Tywyn school governors lose sex discrimination appeal
- Published
A gay head teacher sacked after a liaison with two 17-year-olds he met via a dating app has won the latest round in a sex discrimination battle.
Matthew Aplin, 42, the former head at Tywyn primary in Neath Port Talbot, was found to have been discriminated against in a tribunal panel ruling.
School governors had appealed against that decision but it has been upheld by the Employment Appeals Tribunal (EAT).
Judge Shanks, in a written judgement, dismissed the school's appeal.
In his ruling, external, the judge said "openly gay" Mr Aplin met the two teenagers in August 2015 via the Grindr dating app and the three of them had sex, but within days police and local social services became aware of what had taken place.
School governors held a disciplinary hearing in May 2016 and decided he should be sacked immediately on the basis his judgement had undermined their trust and confidence in him.
Mr Aplin, who had been a teacher for 19 years, appealed against the decision but resigned before his appeal was heard.
He later started his employment tribunal claim.
That tribunal, sitting in Cardiff in September 2017, ruled he was unfairly constructively dismissed and was discriminated against by the school's investigating officer, who worked for Neath Port Talbot Council, on the basis he was gay.
The school's governing body appealed to the EAT, claiming the investigating officer's approach had not discriminated against Mr Aplin because he was gay.
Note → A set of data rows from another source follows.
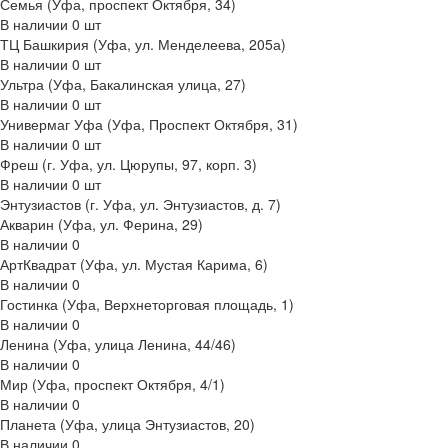
Семья (Уфа, проспект Октября, 34)
В наличии
0
шт
ТЦ Башкирия (Уфа, ул. Менделеева, 205а)
В наличии
0
шт
Ультра (Уфа, Бакалинская улица, 27)
В наличии
0
шт
Универмаг Уфа (Уфа, Проспект Октября, 31)
В наличии
0
шт
Фреш (г‌. Уфа, ул. Цюрупы, 97, корп. 3)
В наличии
0
шт
Энтузиастов (г. Уфа, ул. Энтузиастов, д. 7)
Акварин (Уфа, ул. Ферина, 29)
В наличии
0
АртКвадрат (Уфа, ул. Мустая Карима, 6)
В наличии
0
Гостинка (Уфа, Верхнеторговая площадь, 1)
В наличии
0
Ленина (Уфа, улица Ленина, 44/46)
В наличии
0
Мир (Уфа, проспект Октября, 4/1)
В наличии
0
Планета (Уфа, улица Энтузиастов, 20)
В наличии
0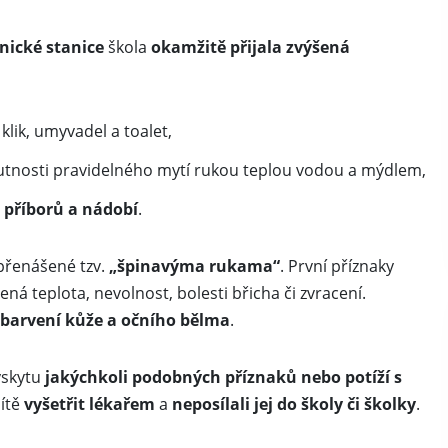
nické stanice
škola
okamžitě přijala zvýšená
, klik, umyvadel a toalet,
tnosti pravidelného mytí rukou teplou vodou a mýdlem,
, příborů a nádobí
.
přenášené tzv.
„špinavýma rukama“
. První příznaky
á teplota, nevolnost, bolesti břicha či zvracení.
zbarvení kůže a očního bělma
.
ýskytu
jakýchkoli podobných příznaků nebo potíží s
dítě
vyšetřit lékařem
a
neposílali jej do školy či školky
.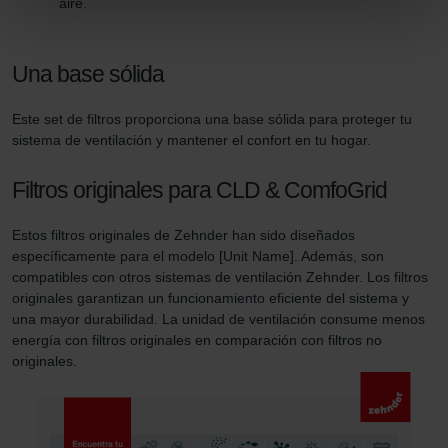
aire.
Zehnder Group Italia S.r.l.: Privacy
Zehnder Group İç Mekan İklimlendirme Sanayi ve Ticaret
Limitet Şirketi: Web Sitesi Çerezleri
Una base sólida
Zehnder Group Nederland bv: Privacyverklaringen
Zehnder Group Sales International: Privacy Policy
Este set de filtros proporciona una base sólida para proteger tu
sistema de ventilación y mantener el confort en tu hogar.
Zehnder Group Schweiz AG: Datenschutz
Zehnder Polska Sp. z o.o.: Oświadczenie o ochronie
Filtros originales para CLD & ComfoGrid
danych Zehnder
Zehnder Group UK Limited: Privacy Policy
Estos filtros originales de Zehnder han sido diseñados
específicamente para el modelo [Unit Name]. Además, son
compatibles con otros sistemas de ventilación Zehnder. Los filtros
originales garantizan un funcionamiento eficiente del sistema y
una mayor durabilidad. La unidad de ventilación consume menos
energía con filtros originales en comparación con filtros no
originales.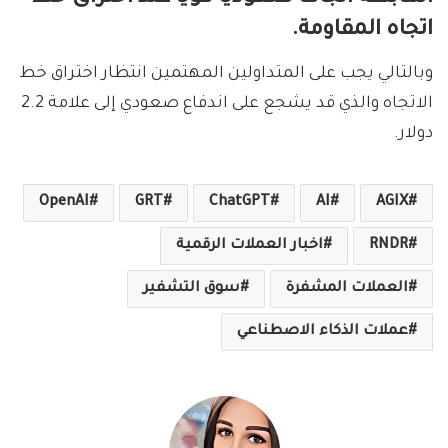
اتجاه المقاومة.
وبالتالي يجب على المتداولين المهتمين انتظار اختراق خط
الاتجاه والذي قد يشجع على اندفاع صعودي إلى علامة 2.2
دولار.
OpenAI
GRT
ChatGPT
AI
AGIX
RNDR
اخبار العملات الرقمية
العملات المشفرة
سوق التشفير
عملات الذكاء الاصطناعي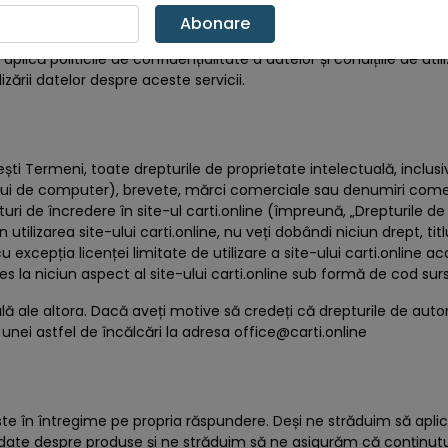
e diverse servicii de socializare (Facebook, Instagram, Pinterest,
Abonare
redirecționat către site-ul web al serviciului relevant.
 aplică politicile de confidențialitate a datelor și condițiile de util
lizării datelor despre aceste servicii.
ti Termeni, toate drepturile de proprietate intelectuală, inclusiv,
ului de computer), brevete, mărci comerciale sau denumiri comerc
ri de încredere în site-ul carti.online (împreună, „Drepturile de
 utilizarea site-ului carti.online, nu veți dobândi niciun drept, tit
u excepția licenței limitate de utilizare a site-ului carti.online
 la niciun aspect al site-ului carti.online sub formă de cod sur
ă ale altora. Dacă aveți motive să credeți că drepturile de autor
a unei astfel de încălcări la adresa
office@carti.online
este în întregime pe propria răspundere. Deși ne străduim să aplică
date despre produse și ne străduim să ne asigurăm că conținutul 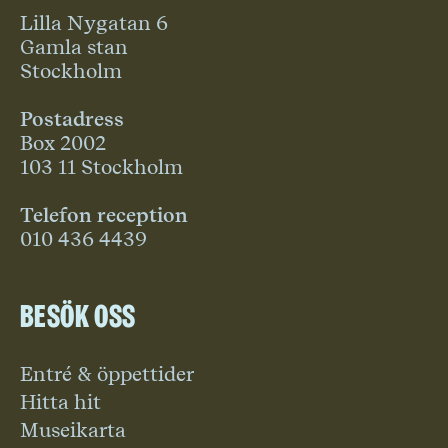
Lilla Nygatan 6
Gamla stan
Stockholm
Postadress
Box 2002
103 11 Stockholm
Telefon reception
010 436 4439
Besök oss
Entré & öppettider
Hitta hit
Museikarta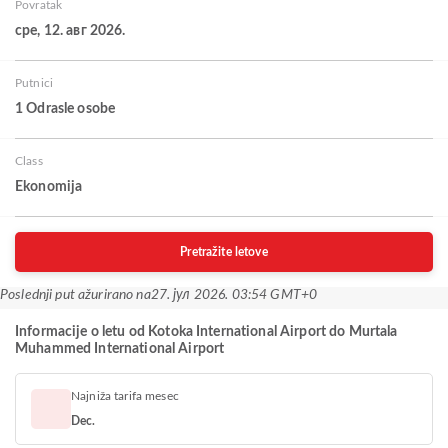
Povratak
сре, 12. авг 2026.
Putnici
1 Odrasle osobe
Class
Ekonomija
Pretražite letove
Poslednji put ažurirano na
27. јул 2026. 03:54 GMT+0
Informacije o letu od Kotoka International Airport do Murtala
Muhammed International Airport
Najniža tarifa mesec
Dec.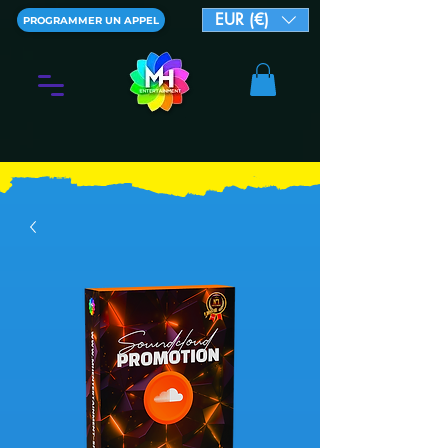
EUR (€)
PROGRAMMER UN APPEL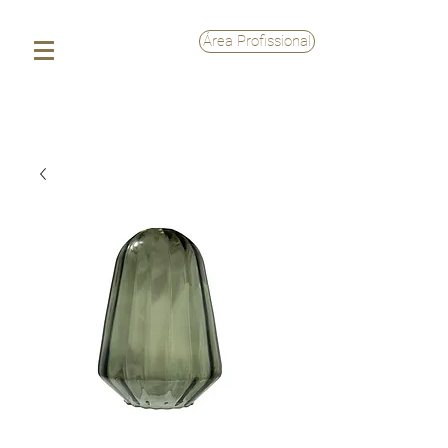
Área Profissional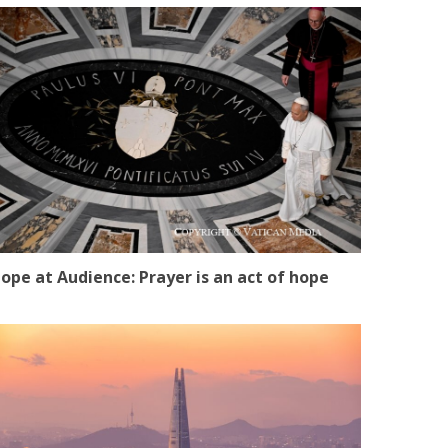
ope at Audience: Prayer is an act of hope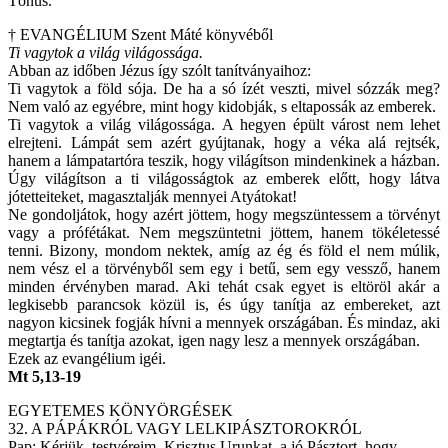
Tónus.
† EVANGÉLIUM Szent Máté könyvéből
Ti vagytok a világ világossága.
Abban az időben Jézus így szólt tanítványaihoz:
Ti vagytok a föld sója. De ha a só ízét veszti, mivel sózzák meg?
Nem való az egyébre, mint hogy kidobják, s eltapossák az emberek.
Ti vagytok a világ világossága. A hegyen épült várost nem lehet
elrejteni. Lámpát sem azért gyújtanak, hogy a véka alá rejtsék,
hanem a lámpatartóra teszik, hogy világítson mindenkinek a házban.
Úgy világítson a ti világosságtok az emberek előtt, hogy látva
jótetteiteket, magasztalják mennyei Atyátokat!
Ne gondoljátok, hogy azért jöttem, hogy megszüntessem a törvényt
vagy a prófétákat. Nem megszüntetni jöttem, hanem tökéletessé
tenni. Bizony, mondom nektek, amíg az ég és föld el nem múlik,
nem vész el a törvényből sem egy i betű, sem egy vessző, hanem
minden érvényben marad. Aki tehát csak egyet is eltöröl akár a
legkisebb parancsok közül is, és úgy tanítja az embereket, azt
nagyon kicsinek fogják hívni a mennyek országában. És mindaz, aki
megtartja és tanítja azokat, igen nagy lesz a mennyek országában.
Ezek az evangélium igéi.
Mt 5,13-19
EGYETEMES KÖNYÖRGÉSEK
32. A PÁPÁKRÓL VAGY LELKIPÁSZTOROKRÓL
Pap: Kérjük, testvéreim, Krisztus Urunkat, a jó Pásztort, hogy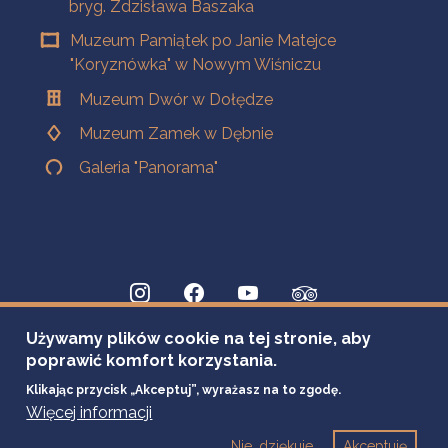
bryg. Zdzisława Baszaka
Muzeum Pamiątek po Janie Matejce
"Koryznówka" w Nowym Wiśniczu
Muzeum Dwór w Dołędze
Muzeum Zamek w Dębnie
Galeria "Panorama"
Używamy plików cookie na tej stronie, aby
poprawić komfort korzystania.
Klikając przycisk „Akceptuj”, wyrażasz na to zgodę.
Więcej informacji
Nie, dziękuje
Akceptuję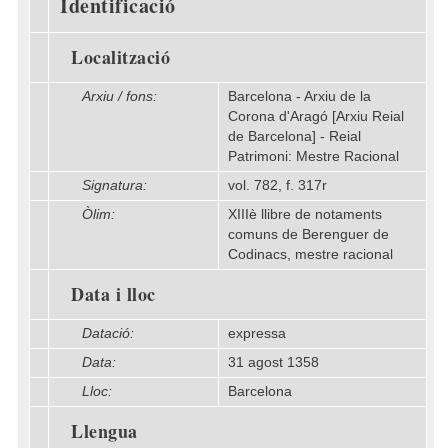
Identificació
Localització
Arxiu / fons:
Barcelona - Arxiu de la
Corona d'Aragó [Arxiu Reial
de Barcelona] - Reial
Patrimoni: Mestre Racional
Signatura:
vol. 782, f. 317r
Òlim:
XIIIè llibre de notaments
comuns de Berenguer de
Codinacs, mestre racional
Data i lloc
Datació:
expressa
Data:
31 agost 1358
Lloc:
Barcelona
Llengua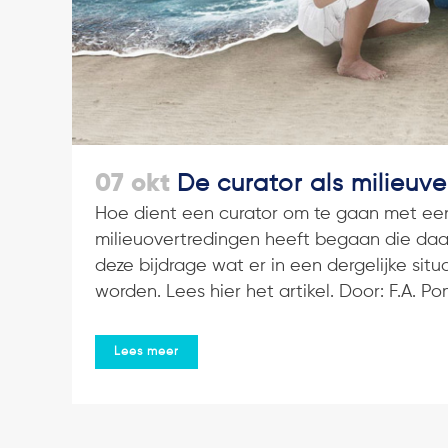
07 okt
De curator als milieuver
Hoe dient een curator om te gaan met een 
milieuovertredingen heeft begaan die daa
deze bijdrage wat er in een dergelijke situ
worden. Lees hier het artikel. Door: F.A. Po
Lees meer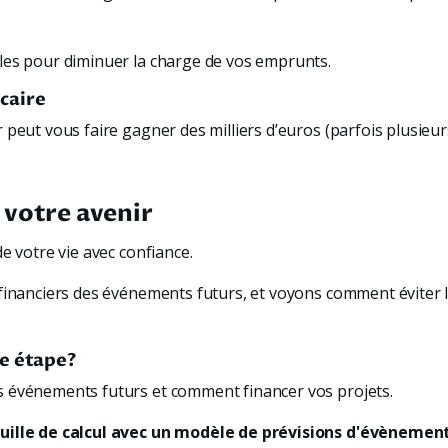
les pour diminuer la charge de vos emprunts.
caire
peut vous faire gagner des milliers d’euros (parfois plusieurs d
 votre avenir
e votre vie avec confiance. 
financiers des événements futurs, et voyons comment éviter le
ne étape?
 événements futurs et comment financer vos projets. 
euille de calcul avec un modèle de prévisions d'évènemen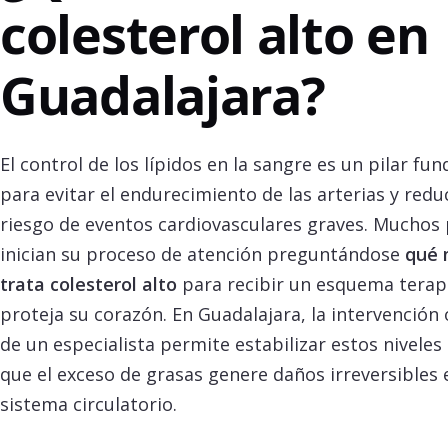
colesterol alto en
Guadalajara?
El control de los lípidos en la sangre es un pilar fu
para evitar el endurecimiento de las arterias y reduc
riesgo de eventos cardiovasculares graves. Muchos
inician su proceso de atención preguntándose
qué 
trata colesterol alto
para recibir un esquema terap
proteja su corazón. En Guadalajara, la intervención
de un especialista permite estabilizar estos niveles
que el exceso de grasas genere daños irreversibles 
sistema circulatorio.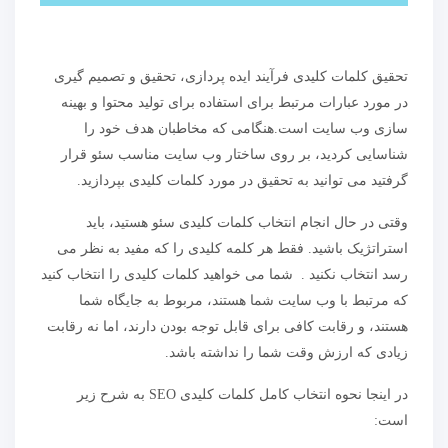
تحقیق کلمات کلیدی فرآیند ایده پردازی، تحقیق و تصمیم گیری
در مورد عبارات مرتبط برای استفاده برای تولید محتوا و بهینه
سازی وب سایت است.هنگامی که مخاطبان هدف خود را
شناسایی کردید، بر روی ساختار وب سایت مناسب سئو قرار
گرفتید می توانید به تحقیق در مورد کلمات کلیدی بپردازید.
وقتی در حال انجام انتخاب کلمات کلیدی سئو هستید، باید
استراتژیک باشید. فقط هر کلمه کلیدی را که مفید به نظر می
رسد انتخاب نکنید . شما می خواهید کلمات کلیدی را انتخاب کنید
که مرتبط با وب سایت شما هستند، مربوط به جایگاه شما
هستند، و رقابت کافی برای قابل توجه بودن دارند، اما نه رقابت
زیادی که ارزش وقت شما را نداشته باشد.
در اینجا نحوه انتخاب کامل کلمات کلیدی SEO به شرح زیر
است: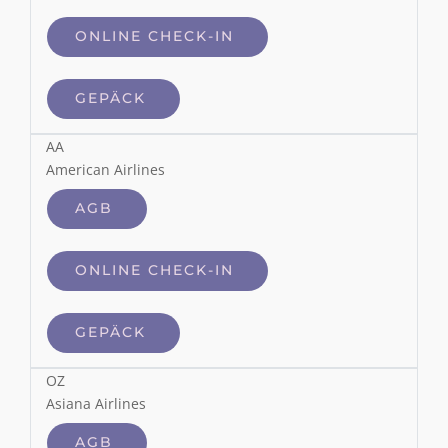
ONLINE CHECK-IN
GEPÄCK
AA
American Airlines
AGB
ONLINE CHECK-IN
GEPÄCK
OZ
Asiana Airlines
AGB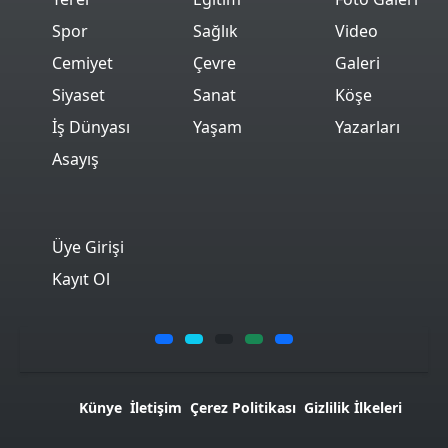
Spor
Sağlık
Video
Cemiyet
Çevre
Galeri
Siyaset
Sanat
Köşe
İş Dünyası
Yaşam
Yazarları
Asayış
Üye Girişi
Kayıt Ol
Künye
İletişim
Çerez Politikası
Gizlilik İlkeleri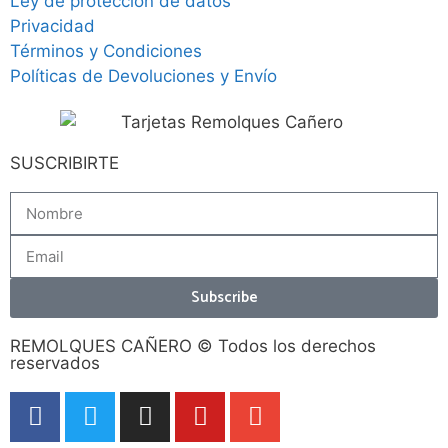
Ley de protección de datos
Privacidad
Términos y Condiciones
Políticas de Devoluciones y Envío
SUSCRIBIRTE
Subscribe
REMOLQUES CAÑERO © Todos los derechos
reservados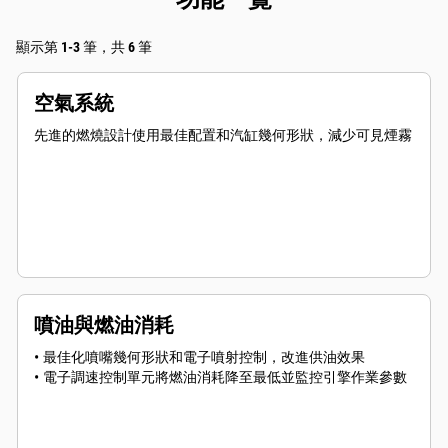
顯示第 1-3 筆，共 6 筆
空氣系統
先進的燃燒設計使用最佳配置和汽缸幾何形狀，減少可見煙霧
噴油與燃油消耗
• 最佳化噴嘴幾何形狀和電子噴射控制，改進供油效果
• 電子調速控制單元將燃油消耗降至最低並監控引擎作業參數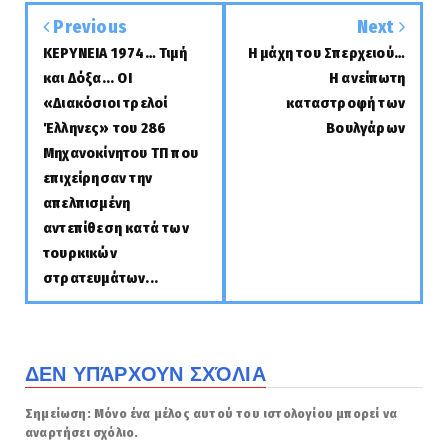
Previous
Next
ΚΕΡΥΝΕΙΑ 1974… Τιμή
H μάχη του Σπερχειού…
και Δόξα... ΟΙ
Η ανείπωτη
«Διακόσιοι τρελοί
καταστροφή των
Έλληνες» του 286
Βουλγάρων
Μηχανοκίνητου ΤΠ που
επιχείρησαν την
απελπισμένη
αντεπίθεση κατά των
τουρκικών
στρατευμάτων...
ΔΕΝ ΥΠΆΡΧΟΥΝ ΣΧΌΛΙΑ
Σημείωση: Μόνο ένα μέλος αυτού του ιστολογίου μπορεί να
αναρτήσει σχόλιο.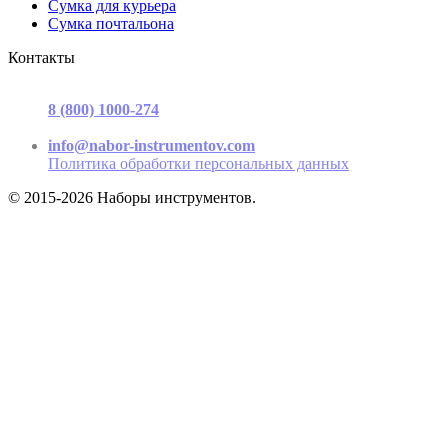
Сумка для курьера
Сумка почтальона
Контакты
г. Москва, ул. Садовая-Триумфальная, д.16, стр. 3, офис 2
8 (800) 1000-274
(звонок бесплатный)
Пн-Пт 9.00 - 17.00
info@nabor-instrumentov.com
Политика обработки персональных данных
© 2015-2026 Наборы инструментов.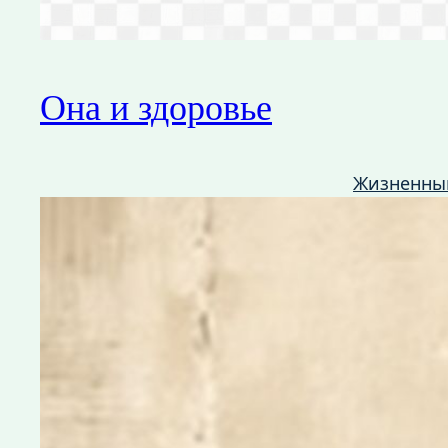
Она и здоровье
Жизненны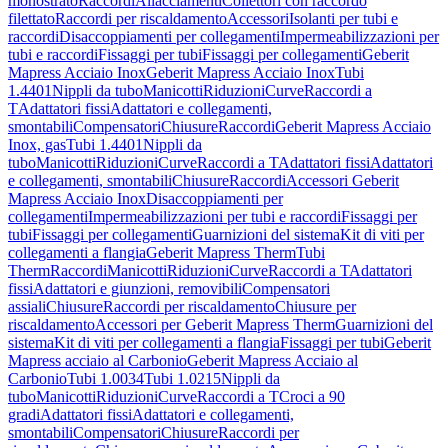
monostrato
Raccordi
Allacciamenti
Collettori con raccordo
filettato
Raccordi per riscaldamento
Accessori
Isolanti per tubi e
raccordi
Disaccoppiamenti per collegamenti
Impermeabilizzazioni per
tubi e raccordi
Fissaggi per tubi
Fissaggi per collegamenti
Geberit
Mapress Acciaio Inox
Geberit Mapress Acciaio Inox
Tubi
1.4401
Nippli da tubo
Manicotti
Riduzioni
Curve
Raccordi a
T
Adattatori fissi
Adattatori e collegamenti,
smontabili
Compensatori
Chiusure
Raccordi
Geberit Mapress Acciaio
Inox, gas
Tubi 1.4401
Nippli da
tubo
Manicotti
Riduzioni
Curve
Raccordi a T
Adattatori fissi
Adattatori
e collegamenti, smontabili
Chiusure
Raccordi
Accessori Geberit
Mapress Acciaio Inox
Disaccoppiamenti per
collegamenti
Impermeabilizzazioni per tubi e raccordi
Fissaggi per
tubi
Fissaggi per collegamenti
Guarnizioni del sistema
Kit di viti per
collegamenti a flangia
Geberit Mapress Therm
Tubi
Therm
Raccordi
Manicotti
Riduzioni
Curve
Raccordi a T
Adattatori
fissi
Adattatori e giunzioni, removibili
Compensatori
assiali
Chiusure
Raccordi per riscaldamento
Chiusure per
riscaldamento
Accessori per Geberit Mapress Therm
Guarnizioni del
sistema
Kit di viti per collegamenti a flangia
Fissaggi per tubi
Geberit
Mapress acciaio al Carbonio
Geberit Mapress Acciaio al
Carbonio
Tubi 1.0034
Tubi 1.0215
Nippli da
tubo
Manicotti
Riduzioni
Curve
Raccordi a T
Croci a 90
gradi
Adattatori fissi
Adattatori e collegamenti,
smontabili
Compensatori
Chiusure
Raccordi per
At the same time, Mr Aplin cross-appealed against a finding by the original tribunal that the governors themselves had not directly been discriminatory against him.
Judge Shanks allowed Mr Aplin's cross-appeal in relation to his claims against the governors, saying the original tribunal had not properly scrutinised the position of the governors.
The judge ordered the same tribunal panel reconsider whether the governors, in addition to the investigating officer, had discriminated against Mr Aplin.